Copy exactly the lines of the records below, and only those lines, beginning with the line that contains "This screenshot has height=2576, width=1424." and ending with the line that contains "This screenshot has width=1536, height=1600.".

[Stored data entries]
[Start of Attachment]

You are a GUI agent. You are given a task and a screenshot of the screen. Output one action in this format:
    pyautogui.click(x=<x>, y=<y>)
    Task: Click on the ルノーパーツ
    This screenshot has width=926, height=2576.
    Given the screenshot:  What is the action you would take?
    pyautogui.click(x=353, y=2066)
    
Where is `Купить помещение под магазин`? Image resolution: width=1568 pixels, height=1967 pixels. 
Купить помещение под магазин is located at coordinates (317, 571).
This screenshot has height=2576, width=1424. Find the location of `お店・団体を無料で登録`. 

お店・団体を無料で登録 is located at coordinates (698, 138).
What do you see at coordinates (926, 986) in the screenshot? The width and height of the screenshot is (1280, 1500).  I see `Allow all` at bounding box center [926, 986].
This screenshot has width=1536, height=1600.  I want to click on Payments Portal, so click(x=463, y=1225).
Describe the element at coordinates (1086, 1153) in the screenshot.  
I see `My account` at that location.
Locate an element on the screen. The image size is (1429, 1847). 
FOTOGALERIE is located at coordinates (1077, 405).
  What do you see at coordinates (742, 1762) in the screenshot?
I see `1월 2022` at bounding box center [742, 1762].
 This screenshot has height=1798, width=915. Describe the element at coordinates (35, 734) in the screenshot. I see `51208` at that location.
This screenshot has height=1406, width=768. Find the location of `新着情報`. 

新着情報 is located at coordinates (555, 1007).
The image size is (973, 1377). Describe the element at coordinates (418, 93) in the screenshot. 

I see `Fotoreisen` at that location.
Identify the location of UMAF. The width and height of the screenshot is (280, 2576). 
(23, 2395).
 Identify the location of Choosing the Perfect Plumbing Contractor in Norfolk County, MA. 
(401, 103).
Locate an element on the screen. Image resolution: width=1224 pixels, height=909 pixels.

[End of Attachment]

§ RESPONSE BELOW
This screenshot has height=2576, width=1424. Find the location of `お店・団体を無料で登録`. 

お店・団体を無料で登録 is located at coordinates (698, 138).
What do you see at coordinates (926, 986) in the screenshot? The width and height of the screenshot is (1280, 1500).  I see `Allow all` at bounding box center [926, 986].
This screenshot has width=1536, height=1600.  I want to click on Payments Portal, so click(x=463, y=1225).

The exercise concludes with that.